◆ **ASSIGNMENT**
Copy out each line in the listing below where the word "construction" appears.
----------
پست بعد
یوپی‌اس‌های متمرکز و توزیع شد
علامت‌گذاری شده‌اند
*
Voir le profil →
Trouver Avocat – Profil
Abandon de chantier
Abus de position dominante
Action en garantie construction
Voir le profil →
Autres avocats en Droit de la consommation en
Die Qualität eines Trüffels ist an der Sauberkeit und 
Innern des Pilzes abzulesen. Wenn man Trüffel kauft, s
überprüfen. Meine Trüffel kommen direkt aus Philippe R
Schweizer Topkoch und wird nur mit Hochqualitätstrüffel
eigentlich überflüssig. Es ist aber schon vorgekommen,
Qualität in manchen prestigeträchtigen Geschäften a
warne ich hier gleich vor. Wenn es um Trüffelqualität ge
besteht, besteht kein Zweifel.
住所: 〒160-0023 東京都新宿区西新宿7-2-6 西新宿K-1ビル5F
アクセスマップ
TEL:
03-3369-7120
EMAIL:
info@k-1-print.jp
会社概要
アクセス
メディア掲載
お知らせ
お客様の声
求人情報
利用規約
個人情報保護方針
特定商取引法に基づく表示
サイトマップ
----------
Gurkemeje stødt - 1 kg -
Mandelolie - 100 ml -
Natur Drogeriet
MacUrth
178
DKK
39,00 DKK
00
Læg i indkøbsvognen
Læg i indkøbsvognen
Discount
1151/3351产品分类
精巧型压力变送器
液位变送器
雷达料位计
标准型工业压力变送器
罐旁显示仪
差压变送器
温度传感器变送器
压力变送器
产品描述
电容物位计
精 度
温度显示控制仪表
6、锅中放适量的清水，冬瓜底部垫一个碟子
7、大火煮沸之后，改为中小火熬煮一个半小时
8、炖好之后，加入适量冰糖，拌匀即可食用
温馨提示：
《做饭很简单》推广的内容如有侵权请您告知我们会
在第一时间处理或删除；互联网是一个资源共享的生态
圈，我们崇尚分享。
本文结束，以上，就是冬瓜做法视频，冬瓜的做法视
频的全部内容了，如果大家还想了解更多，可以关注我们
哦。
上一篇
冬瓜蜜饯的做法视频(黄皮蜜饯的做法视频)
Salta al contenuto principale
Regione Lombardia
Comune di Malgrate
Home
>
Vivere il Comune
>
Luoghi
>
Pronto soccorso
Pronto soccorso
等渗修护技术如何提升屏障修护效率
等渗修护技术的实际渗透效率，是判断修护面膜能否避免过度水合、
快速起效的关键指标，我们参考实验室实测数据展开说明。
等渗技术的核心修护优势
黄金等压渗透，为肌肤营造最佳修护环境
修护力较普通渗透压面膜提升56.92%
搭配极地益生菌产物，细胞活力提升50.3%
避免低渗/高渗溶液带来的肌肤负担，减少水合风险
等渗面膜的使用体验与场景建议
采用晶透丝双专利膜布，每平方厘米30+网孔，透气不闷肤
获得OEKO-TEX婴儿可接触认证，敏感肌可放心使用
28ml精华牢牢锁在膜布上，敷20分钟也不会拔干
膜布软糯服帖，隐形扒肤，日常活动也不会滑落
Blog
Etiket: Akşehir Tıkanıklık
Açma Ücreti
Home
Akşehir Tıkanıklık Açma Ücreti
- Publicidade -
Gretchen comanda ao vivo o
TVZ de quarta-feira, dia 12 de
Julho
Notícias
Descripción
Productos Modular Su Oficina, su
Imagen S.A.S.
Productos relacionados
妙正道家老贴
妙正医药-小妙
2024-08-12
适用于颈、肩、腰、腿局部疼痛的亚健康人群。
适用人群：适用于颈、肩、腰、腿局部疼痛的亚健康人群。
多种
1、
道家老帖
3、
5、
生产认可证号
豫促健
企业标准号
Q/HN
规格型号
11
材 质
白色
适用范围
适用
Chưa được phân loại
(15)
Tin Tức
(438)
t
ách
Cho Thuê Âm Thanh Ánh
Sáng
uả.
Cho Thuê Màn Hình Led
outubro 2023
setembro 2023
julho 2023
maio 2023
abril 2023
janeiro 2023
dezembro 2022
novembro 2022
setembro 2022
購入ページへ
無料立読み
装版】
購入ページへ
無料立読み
----------
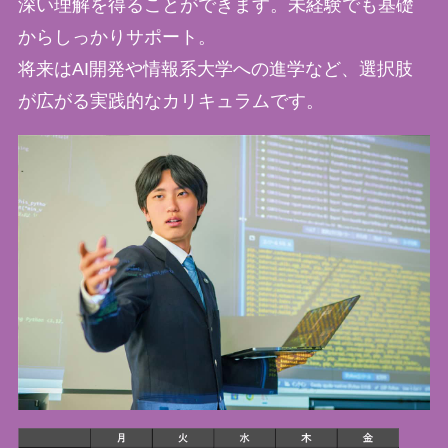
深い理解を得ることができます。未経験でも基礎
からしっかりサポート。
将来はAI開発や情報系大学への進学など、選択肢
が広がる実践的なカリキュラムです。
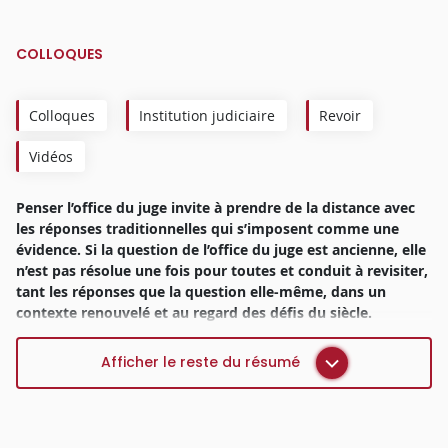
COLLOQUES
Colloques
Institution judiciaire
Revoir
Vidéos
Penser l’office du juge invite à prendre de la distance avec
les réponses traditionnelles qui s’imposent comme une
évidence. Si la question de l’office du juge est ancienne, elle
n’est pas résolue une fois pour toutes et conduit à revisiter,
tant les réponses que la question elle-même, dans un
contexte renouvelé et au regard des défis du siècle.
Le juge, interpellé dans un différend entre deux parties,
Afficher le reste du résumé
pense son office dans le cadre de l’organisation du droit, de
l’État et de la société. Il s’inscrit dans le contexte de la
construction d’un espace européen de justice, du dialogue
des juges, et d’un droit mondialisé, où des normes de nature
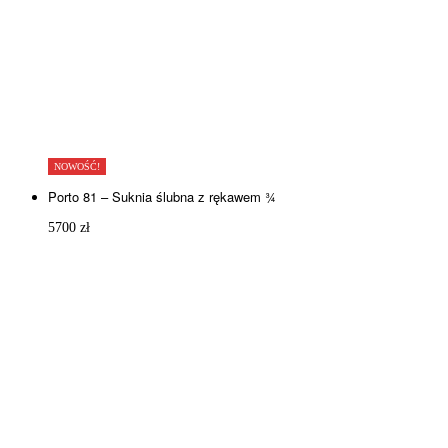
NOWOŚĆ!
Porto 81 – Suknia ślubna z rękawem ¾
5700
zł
----------
◆ **RESPONSE AREA**
Action en garantie construction
construction d’un espace européen de justice, du dialogue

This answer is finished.